**Instructions for the task:**
Give back every line of the data exactly. Pictures are not part of the copy.
++++ Extracted information
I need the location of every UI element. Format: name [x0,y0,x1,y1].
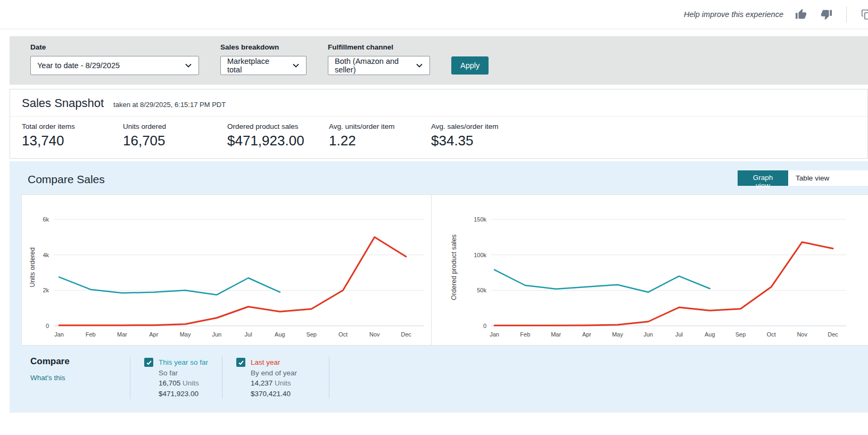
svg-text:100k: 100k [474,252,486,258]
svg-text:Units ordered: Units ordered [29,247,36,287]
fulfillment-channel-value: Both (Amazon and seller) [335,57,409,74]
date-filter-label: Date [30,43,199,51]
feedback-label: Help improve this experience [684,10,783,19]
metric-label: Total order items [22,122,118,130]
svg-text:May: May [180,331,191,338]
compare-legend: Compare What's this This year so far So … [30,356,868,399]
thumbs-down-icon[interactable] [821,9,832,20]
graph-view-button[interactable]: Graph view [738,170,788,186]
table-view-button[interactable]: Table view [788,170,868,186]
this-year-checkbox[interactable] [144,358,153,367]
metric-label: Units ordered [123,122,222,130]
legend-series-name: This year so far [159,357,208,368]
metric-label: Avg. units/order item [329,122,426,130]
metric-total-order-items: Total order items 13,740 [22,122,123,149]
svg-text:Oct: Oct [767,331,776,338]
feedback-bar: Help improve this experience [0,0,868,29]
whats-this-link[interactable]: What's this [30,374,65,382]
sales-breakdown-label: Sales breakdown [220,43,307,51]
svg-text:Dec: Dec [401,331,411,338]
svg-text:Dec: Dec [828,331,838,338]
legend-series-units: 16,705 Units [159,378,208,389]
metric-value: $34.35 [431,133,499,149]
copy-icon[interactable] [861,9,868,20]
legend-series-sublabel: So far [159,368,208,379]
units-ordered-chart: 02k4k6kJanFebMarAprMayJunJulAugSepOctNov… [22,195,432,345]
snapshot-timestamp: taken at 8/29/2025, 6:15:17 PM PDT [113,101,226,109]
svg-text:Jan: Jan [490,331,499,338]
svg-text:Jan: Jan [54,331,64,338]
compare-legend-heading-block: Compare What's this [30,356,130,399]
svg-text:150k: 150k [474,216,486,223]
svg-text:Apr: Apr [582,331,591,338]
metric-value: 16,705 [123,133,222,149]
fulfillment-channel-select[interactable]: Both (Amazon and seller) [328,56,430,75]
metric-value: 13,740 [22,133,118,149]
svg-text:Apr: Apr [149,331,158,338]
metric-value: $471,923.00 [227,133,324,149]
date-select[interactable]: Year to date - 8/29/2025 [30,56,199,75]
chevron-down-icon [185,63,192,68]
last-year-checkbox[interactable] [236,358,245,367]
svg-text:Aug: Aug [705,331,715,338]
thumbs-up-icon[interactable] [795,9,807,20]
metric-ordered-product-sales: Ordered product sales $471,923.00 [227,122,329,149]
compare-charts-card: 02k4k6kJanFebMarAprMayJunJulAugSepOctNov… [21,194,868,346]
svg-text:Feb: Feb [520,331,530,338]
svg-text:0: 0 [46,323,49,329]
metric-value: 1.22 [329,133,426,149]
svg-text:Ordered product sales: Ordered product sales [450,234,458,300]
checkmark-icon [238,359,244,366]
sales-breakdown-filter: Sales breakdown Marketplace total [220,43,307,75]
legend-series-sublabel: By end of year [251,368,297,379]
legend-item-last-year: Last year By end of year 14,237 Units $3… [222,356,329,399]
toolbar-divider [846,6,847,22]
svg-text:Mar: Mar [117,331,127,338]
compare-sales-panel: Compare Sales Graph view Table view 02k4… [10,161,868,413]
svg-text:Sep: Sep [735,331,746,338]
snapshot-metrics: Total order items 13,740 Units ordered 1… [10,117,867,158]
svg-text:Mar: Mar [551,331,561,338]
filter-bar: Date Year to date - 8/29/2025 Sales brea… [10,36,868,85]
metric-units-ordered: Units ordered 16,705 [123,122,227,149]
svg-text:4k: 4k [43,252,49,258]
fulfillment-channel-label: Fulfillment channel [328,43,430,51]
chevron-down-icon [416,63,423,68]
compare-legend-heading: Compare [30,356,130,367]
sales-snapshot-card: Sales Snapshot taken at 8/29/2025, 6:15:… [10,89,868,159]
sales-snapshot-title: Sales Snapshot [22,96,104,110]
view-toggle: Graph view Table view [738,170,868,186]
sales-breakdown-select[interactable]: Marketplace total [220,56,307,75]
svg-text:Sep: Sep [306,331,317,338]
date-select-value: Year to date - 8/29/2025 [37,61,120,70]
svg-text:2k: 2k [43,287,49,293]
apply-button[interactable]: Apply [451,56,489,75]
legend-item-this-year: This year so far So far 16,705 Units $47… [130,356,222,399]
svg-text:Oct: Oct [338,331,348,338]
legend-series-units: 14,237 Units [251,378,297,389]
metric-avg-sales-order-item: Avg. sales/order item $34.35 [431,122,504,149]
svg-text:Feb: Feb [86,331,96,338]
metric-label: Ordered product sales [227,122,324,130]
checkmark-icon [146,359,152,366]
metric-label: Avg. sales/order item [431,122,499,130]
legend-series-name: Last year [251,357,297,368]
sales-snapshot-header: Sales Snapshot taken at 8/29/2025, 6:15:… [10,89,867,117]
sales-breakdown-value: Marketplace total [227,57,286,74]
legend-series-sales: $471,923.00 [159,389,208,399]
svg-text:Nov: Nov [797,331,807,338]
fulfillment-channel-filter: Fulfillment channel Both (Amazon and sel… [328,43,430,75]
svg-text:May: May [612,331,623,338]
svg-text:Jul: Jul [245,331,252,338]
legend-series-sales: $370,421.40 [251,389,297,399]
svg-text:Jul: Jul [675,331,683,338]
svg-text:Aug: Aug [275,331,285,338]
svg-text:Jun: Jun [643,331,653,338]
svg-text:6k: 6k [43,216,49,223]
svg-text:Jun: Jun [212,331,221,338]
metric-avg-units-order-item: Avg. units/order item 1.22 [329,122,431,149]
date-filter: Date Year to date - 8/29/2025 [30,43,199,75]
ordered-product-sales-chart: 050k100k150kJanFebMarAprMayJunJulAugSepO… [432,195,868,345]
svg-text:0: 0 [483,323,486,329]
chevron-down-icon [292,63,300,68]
++++++++
**Answer for the task:**
I need the location of every UI element. Format: name [x0,y0,x1,y1].
svg-text:100k: 100k [474,252,486,258]
svg-text:Units ordered: Units ordered [29,247,36,287]
fulfillment-channel-value: Both (Amazon and seller) [335,57,409,74]
date-filter-label: Date [30,43,199,51]
feedback-label: Help improve this experience [684,10,783,19]
metric-label: Total order items [22,122,118,130]
svg-text:May: May [180,331,191,338]
compare-legend: Compare What's this This year so far So … [30,356,868,399]
thumbs-down-icon[interactable] [821,9,832,20]
graph-view-button[interactable]: Graph view [738,170,788,186]
table-view-button[interactable]: Table view [788,170,868,186]
this-year-checkbox[interactable] [144,358,153,367]
metric-label: Units ordered [123,122,222,130]
legend-series-name: This year so far [159,357,208,368]
metric-label: Avg. units/order item [329,122,426,130]
metric-total-order-items: Total order items 13,740 [22,122,123,149]
svg-text:Oct: Oct [767,331,776,338]
feedback-bar: Help improve this experience [0,0,868,29]
whats-this-link[interactable]: What's this [30,374,65,382]
sales-breakdown-label: Sales breakdown [220,43,307,51]
svg-text:Dec: Dec [401,331,411,338]
svg-text:Dec: Dec [828,331,838,338]
legend-series-units: 16,705 Units [159,378,208,389]
metric-value: $34.35 [431,133,499,149]
copy-icon[interactable] [861,9,868,20]
legend-series-sublabel: So far [159,368,208,379]
units-ordered-chart: 02k4k6kJanFebMarAprMayJunJulAugSepOctNov… [22,195,432,345]
snapshot-timestamp: taken at 8/29/2025, 6:15:17 PM PDT [113,101,226,109]
svg-text:Jan: Jan [490,331,499,338]
svg-text:Jan: Jan [54,331,64,338]
compare-legend-heading-block: Compare What's this [30,356,130,399]
svg-text:150k: 150k [474,216,486,223]
svg-text:Apr: Apr [582,331,591,338]
metric-value: 16,705 [123,133,222,149]
fulfillment-channel-select[interactable]: Both (Amazon and seller) [328,56,430,75]
metric-value: 13,740 [22,133,118,149]
svg-text:Apr: Apr [149,331,158,338]
metric-value: $471,923.00 [227,133,324,149]
date-select[interactable]: Year to date - 8/29/2025 [30,56,199,75]
chevron-down-icon [185,63,192,68]
last-year-checkbox[interactable] [236,358,245,367]
svg-text:Aug: Aug [705,331,715,338]
thumbs-up-icon[interactable] [795,9,807,20]
metric-ordered-product-sales: Ordered product sales $471,923.00 [227,122,329,149]
compare-charts-card: 02k4k6kJanFebMarAprMayJunJulAugSepOctNov… [21,194,868,346]
svg-text:Feb: Feb [520,331,530,338]
svg-text:0: 0 [46,323,49,329]
metric-value: 1.22 [329,133,426,149]
svg-text:Ordered product sales: Ordered product sales [450,234,458,300]
checkmark-icon [238,359,244,366]
sales-breakdown-filter: Sales breakdown Marketplace total [220,43,307,75]
legend-series-sublabel: By end of year [251,368,297,379]
legend-item-last-year: Last year By end of year 14,237 Units $3… [222,356,329,399]
toolbar-divider [846,6,847,22]
svg-text:Mar: Mar [117,331,127,338]
compare-sales-panel: Compare Sales Graph view Table view 02k4… [10,161,868,413]
svg-text:Sep: Sep [735,331,746,338]
snapshot-metrics: Total order items 13,740 Units ordered 1… [10,117,867,158]
svg-text:Mar: Mar [551,331,561,338]
filter-bar: Date Year to date - 8/29/2025 Sales brea… [10,36,868,85]
metric-units-ordered: Units ordered 16,705 [123,122,227,149]
svg-text:4k: 4k [43,252,49,258]
fulfillment-channel-label: Fulfillment channel [328,43,430,51]
chevron-down-icon [416,63,423,68]
compare-legend-heading: Compare [30,356,130,367]
sales-snapshot-card: Sales Snapshot taken at 8/29/2025, 6:15:… [10,89,868,159]
sales-snapshot-title: Sales Snapshot [22,96,104,110]
view-toggle: Graph view Table view [738,170,868,186]
sales-breakdown-select[interactable]: Marketplace total [220,56,307,75]
svg-text:Sep: Sep [306,331,317,338]
date-select-value: Year to date - 8/29/2025 [37,61,120,70]
svg-text:2k: 2k [43,287,49,293]
apply-button[interactable]: Apply [451,56,489,75]
legend-item-this-year: This year so far So far 16,705 Units $47… [130,356,222,399]
svg-text:Oct: Oct [338,331,348,338]
legend-series-units: 14,237 Units [251,378,297,389]
metric-avg-sales-order-item: Avg. sales/order item $34.35 [431,122,504,149]
svg-text:Feb: Feb [86,331,96,338]
metric-label: Ordered product sales [227,122,324,130]
checkmark-icon [146,359,152,366]
metric-label: Avg. sales/order item [431,122,499,130]
legend-series-name: Last year [251,357,297,368]
sales-snapshot-header: Sales Snapshot taken at 8/29/2025, 6:15:… [10,89,867,117]
sales-breakdown-value: Marketplace total [227,57,286,74]
legend-series-sales: $471,923.00 [159,389,208,399]
svg-text:Nov: Nov [797,331,807,338]
fulfillment-channel-filter: Fulfillment channel Both (Amazon and sel… [328,43,430,75]
svg-text:May: May [612,331,623,338]
svg-text:Jul: Jul [245,331,252,338]
legend-series-sales: $370,421.40 [251,389,297,399]
svg-text:Jul: Jul [675,331,683,338]
svg-text:Aug: Aug [275,331,285,338]
svg-text:Jun: Jun [643,331,653,338]
svg-text:6k: 6k [43,216,49,223]
svg-text:Jun: Jun [212,331,221,338]
metric-avg-units-order-item: Avg. units/order item 1.22 [329,122,431,149]
date-filter: Date Year to date - 8/29/2025 [30,43,199,75]
ordered-product-sales-chart: 050k100k150kJanFebMarAprMayJunJulAugSepO… [432,195,868,345]
svg-text:0: 0 [483,323,486,329]
chevron-down-icon [292,63,300,68]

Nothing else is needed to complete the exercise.